Chorus (СИ) - Страница 50
— Слушай, эти циклы… как это вообще? И почему важен первый?
— Давно было важно. Рой не знал детей, первый был отцом многим. Воспитывали случайных. Теперь не так.
— Да, я понял, что там, — киваю головой налево, — твой собственный сын. А до этого у вас было много самок и вы тоже знали, кто кому родня?
— Да. Потом было не важно. Потом — отцы лучше вынашивали собственных. Потом личинки перестали прорастать совсем.

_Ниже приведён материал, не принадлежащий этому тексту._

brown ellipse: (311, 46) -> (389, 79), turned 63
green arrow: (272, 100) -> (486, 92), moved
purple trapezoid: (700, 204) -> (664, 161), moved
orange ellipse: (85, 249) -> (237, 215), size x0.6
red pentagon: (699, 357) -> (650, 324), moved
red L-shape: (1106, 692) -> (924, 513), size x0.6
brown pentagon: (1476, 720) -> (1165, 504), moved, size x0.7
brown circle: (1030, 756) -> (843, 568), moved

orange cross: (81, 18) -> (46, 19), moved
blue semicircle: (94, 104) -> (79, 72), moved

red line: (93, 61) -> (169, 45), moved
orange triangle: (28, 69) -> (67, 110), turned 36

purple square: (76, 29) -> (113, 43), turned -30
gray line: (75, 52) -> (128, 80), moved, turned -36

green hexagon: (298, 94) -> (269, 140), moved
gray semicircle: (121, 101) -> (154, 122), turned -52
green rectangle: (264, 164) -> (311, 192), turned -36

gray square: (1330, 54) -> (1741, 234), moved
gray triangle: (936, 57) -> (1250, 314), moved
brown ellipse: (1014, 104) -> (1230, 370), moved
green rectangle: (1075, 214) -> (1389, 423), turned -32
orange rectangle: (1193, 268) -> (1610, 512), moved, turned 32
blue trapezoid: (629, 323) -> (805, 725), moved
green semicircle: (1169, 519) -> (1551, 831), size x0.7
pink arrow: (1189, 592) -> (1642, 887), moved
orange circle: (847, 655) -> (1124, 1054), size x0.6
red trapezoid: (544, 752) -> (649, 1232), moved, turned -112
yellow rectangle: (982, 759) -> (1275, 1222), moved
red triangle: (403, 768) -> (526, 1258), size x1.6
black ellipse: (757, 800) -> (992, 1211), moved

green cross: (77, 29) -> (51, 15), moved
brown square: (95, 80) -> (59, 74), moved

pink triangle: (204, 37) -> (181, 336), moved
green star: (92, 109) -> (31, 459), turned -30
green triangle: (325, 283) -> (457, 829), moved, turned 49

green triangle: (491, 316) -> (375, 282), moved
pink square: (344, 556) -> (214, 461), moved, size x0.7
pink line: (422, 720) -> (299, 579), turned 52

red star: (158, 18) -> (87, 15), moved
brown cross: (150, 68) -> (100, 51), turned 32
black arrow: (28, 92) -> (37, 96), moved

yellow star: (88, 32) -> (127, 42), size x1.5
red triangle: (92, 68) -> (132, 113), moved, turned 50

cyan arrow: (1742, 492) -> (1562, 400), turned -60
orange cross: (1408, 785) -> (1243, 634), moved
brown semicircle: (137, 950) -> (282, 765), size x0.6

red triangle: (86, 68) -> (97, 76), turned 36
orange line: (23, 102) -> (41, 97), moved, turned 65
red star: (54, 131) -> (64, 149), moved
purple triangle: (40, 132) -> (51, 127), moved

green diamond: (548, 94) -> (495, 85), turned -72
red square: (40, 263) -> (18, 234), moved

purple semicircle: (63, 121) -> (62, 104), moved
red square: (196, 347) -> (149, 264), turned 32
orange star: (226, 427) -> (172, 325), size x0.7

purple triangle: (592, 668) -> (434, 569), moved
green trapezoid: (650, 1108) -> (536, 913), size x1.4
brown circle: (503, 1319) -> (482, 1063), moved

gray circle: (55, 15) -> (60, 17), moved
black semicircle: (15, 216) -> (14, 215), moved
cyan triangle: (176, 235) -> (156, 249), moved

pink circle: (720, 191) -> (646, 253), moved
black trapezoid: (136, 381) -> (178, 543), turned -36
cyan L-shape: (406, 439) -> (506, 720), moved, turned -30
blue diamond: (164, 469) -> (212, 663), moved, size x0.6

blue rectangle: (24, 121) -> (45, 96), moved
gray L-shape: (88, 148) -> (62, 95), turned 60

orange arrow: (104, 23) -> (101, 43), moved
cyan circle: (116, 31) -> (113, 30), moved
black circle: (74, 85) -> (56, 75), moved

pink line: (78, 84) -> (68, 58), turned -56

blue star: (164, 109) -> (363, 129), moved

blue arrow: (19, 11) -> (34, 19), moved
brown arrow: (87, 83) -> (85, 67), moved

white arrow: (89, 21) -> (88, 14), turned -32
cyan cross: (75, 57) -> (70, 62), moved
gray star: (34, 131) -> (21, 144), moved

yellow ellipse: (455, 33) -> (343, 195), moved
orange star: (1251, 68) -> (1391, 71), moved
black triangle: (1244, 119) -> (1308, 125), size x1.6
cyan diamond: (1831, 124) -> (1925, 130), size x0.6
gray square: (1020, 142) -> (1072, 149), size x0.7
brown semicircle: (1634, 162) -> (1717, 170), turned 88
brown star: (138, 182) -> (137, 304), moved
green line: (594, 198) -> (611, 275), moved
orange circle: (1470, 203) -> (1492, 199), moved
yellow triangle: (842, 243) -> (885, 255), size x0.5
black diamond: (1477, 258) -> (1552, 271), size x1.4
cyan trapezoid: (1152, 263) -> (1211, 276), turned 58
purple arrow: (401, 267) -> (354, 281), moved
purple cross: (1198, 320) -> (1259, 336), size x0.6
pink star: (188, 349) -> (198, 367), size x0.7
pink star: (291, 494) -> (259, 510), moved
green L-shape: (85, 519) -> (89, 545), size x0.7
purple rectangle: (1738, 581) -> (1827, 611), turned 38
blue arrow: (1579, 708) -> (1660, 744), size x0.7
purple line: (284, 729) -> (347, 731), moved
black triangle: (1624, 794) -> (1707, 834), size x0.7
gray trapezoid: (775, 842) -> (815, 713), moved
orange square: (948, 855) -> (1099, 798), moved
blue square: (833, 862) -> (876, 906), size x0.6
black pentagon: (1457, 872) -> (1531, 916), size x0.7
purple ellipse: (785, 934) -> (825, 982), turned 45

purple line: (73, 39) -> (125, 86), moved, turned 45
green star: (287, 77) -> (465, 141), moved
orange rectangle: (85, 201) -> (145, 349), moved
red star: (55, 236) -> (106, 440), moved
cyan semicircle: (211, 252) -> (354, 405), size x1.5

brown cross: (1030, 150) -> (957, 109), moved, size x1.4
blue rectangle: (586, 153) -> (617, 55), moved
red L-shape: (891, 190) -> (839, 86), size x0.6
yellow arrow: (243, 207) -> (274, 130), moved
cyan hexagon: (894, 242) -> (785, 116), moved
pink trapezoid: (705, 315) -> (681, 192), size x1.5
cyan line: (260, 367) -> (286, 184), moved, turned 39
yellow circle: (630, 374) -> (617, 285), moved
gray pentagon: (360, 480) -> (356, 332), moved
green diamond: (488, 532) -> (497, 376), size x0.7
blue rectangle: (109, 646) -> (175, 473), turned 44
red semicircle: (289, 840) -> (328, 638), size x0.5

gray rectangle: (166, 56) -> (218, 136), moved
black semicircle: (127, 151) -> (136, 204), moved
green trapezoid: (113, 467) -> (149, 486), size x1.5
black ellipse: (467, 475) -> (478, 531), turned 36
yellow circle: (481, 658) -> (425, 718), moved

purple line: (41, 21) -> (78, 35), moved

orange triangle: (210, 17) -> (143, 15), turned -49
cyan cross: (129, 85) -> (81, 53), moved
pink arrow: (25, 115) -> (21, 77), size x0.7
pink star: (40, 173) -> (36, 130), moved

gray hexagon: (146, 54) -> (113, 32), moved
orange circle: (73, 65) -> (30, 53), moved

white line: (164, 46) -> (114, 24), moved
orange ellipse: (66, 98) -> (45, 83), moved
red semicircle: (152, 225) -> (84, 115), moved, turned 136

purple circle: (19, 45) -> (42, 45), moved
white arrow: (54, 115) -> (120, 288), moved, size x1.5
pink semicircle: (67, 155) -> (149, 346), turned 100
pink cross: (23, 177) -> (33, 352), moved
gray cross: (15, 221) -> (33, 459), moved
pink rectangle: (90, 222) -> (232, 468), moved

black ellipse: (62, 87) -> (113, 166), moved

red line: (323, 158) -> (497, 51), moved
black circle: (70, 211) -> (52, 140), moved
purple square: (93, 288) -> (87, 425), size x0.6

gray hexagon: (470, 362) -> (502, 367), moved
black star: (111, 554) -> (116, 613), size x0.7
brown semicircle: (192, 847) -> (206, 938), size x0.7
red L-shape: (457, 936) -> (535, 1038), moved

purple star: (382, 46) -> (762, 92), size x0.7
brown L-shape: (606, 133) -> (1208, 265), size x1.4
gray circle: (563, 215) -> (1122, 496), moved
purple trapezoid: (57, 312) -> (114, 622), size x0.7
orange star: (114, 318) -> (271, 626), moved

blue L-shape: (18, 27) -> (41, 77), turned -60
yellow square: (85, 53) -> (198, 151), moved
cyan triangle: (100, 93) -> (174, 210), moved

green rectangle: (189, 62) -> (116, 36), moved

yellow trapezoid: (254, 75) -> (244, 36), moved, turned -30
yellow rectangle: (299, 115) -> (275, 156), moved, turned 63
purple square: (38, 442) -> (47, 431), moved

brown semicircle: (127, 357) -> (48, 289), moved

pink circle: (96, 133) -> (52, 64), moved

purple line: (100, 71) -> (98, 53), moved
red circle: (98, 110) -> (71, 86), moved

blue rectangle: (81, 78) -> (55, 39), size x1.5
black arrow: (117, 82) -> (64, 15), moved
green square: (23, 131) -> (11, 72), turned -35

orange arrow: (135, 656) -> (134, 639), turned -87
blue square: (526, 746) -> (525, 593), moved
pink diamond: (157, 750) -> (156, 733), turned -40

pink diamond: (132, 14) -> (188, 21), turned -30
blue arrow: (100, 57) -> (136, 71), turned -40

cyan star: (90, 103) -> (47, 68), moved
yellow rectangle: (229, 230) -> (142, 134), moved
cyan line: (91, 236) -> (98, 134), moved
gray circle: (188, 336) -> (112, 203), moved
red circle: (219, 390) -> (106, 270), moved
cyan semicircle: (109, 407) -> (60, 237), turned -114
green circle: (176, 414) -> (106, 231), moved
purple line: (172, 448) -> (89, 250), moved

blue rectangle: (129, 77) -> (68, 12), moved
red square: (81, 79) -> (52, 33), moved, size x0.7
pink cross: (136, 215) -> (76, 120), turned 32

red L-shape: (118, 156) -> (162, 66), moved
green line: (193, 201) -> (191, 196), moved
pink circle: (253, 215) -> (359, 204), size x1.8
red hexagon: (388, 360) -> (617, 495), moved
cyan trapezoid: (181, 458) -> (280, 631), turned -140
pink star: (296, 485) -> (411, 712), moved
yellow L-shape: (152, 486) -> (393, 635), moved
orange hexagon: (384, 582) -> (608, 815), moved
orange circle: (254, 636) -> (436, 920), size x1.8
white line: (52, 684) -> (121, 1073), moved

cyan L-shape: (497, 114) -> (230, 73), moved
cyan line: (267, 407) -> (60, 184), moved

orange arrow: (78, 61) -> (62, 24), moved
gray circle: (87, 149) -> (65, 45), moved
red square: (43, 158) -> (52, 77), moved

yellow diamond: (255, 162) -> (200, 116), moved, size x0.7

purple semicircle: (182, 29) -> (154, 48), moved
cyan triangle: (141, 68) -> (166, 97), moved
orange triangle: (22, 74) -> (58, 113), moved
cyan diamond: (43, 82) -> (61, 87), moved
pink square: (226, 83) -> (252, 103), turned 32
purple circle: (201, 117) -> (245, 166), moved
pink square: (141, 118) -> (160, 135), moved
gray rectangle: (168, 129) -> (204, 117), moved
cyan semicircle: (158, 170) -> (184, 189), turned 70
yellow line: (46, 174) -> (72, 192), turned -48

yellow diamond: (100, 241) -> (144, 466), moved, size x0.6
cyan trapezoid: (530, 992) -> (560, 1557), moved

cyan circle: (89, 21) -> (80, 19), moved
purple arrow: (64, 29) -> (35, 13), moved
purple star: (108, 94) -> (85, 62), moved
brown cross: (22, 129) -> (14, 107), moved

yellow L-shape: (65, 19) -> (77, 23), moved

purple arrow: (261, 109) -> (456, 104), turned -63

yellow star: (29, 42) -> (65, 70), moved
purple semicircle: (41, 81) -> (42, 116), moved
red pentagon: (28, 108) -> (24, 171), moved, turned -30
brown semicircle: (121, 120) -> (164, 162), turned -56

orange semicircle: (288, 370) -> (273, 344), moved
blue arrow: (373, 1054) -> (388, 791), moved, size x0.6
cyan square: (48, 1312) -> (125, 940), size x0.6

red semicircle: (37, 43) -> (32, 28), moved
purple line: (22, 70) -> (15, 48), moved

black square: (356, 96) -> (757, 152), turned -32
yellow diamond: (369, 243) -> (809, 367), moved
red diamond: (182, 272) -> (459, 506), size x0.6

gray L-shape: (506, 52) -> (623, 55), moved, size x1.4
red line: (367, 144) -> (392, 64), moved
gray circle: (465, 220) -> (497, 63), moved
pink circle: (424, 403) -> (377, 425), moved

— Думаю, что дальнейшее и последствия мне известны, — нервно вздыхаю. — Выходит, мы похожи на малолетних самочек. Ну так и обращались бы с нами так же!
— Хорус — не самки.
Хлёстко, просто, понятно. Немного обидно, но уже начинает мне нравиться. Скорее всего, Мэлло окажется прав, и я научусь быть с Роем. Конечно, как его убогая и неполноценная единица, которая, к тому же, напоминает самку, но и в общество людей, каким бы оно ни было после отлёта сайлов, я уже не вольюсь. Это как будто знать тайну, которую нельзя доверить, потому что и объяснить сам не сможешь, и не поймут, но и хранить её в себе невозможно. Мерзкий зуд в сознании.
— Так, всё, хватит, — пытаюсь встать, опираясь о стену. — А то так всю воду выльем.
— Замкнутая система, — уведомляет Мэлло.
И поддерживает оскользнувшегося меня одной из своих «рук». Вцепившись в неё, как в спасение, понимаю, что на самом деле гнётся та странно — больше назад.
— Они, — похлопываю сайла по шкуре без пластин, где-то около «локтя», — для детей же, да?
— Да, — соглашается Мэлло. — Ухаживать. Кормить. Держать рядом. Нести Рой.
Получается, что все остальные функции — общение, работа с машинами, ублажение наглых людишек вроде меня — побочные. То-то на них пластин нет. Хотя нет, есть. Постучав своим ногтем по почти аналогичной структуре у сайла, только закрывающей сверху и с боков весь его «палец», интересуюсь:
— А эти пластинки зачем?
— Потомство кусается. Важный орган.
Да, как именно кусаются маленькие сайлы, даже играя, я уже успел прочувствовать на себе. И всё-таки их эволюция устроила крайне грамотно, каждый орган чётко функционален, и сами они приспособлены, кажется, ко всему — даже к почти бесконечным межзвёздным перелётам: еды себе в любом поясе астероидов наловили и дальше. А мы так, бумажка скомканная, не долетевшая до корзины Творца или как там мы вообще получились. Кожаные мешки с мясом. Бурдюки, одним словом. Ничем не лучше тех же ярких слизней, те хоть рисовать умеют и сами себе Рой.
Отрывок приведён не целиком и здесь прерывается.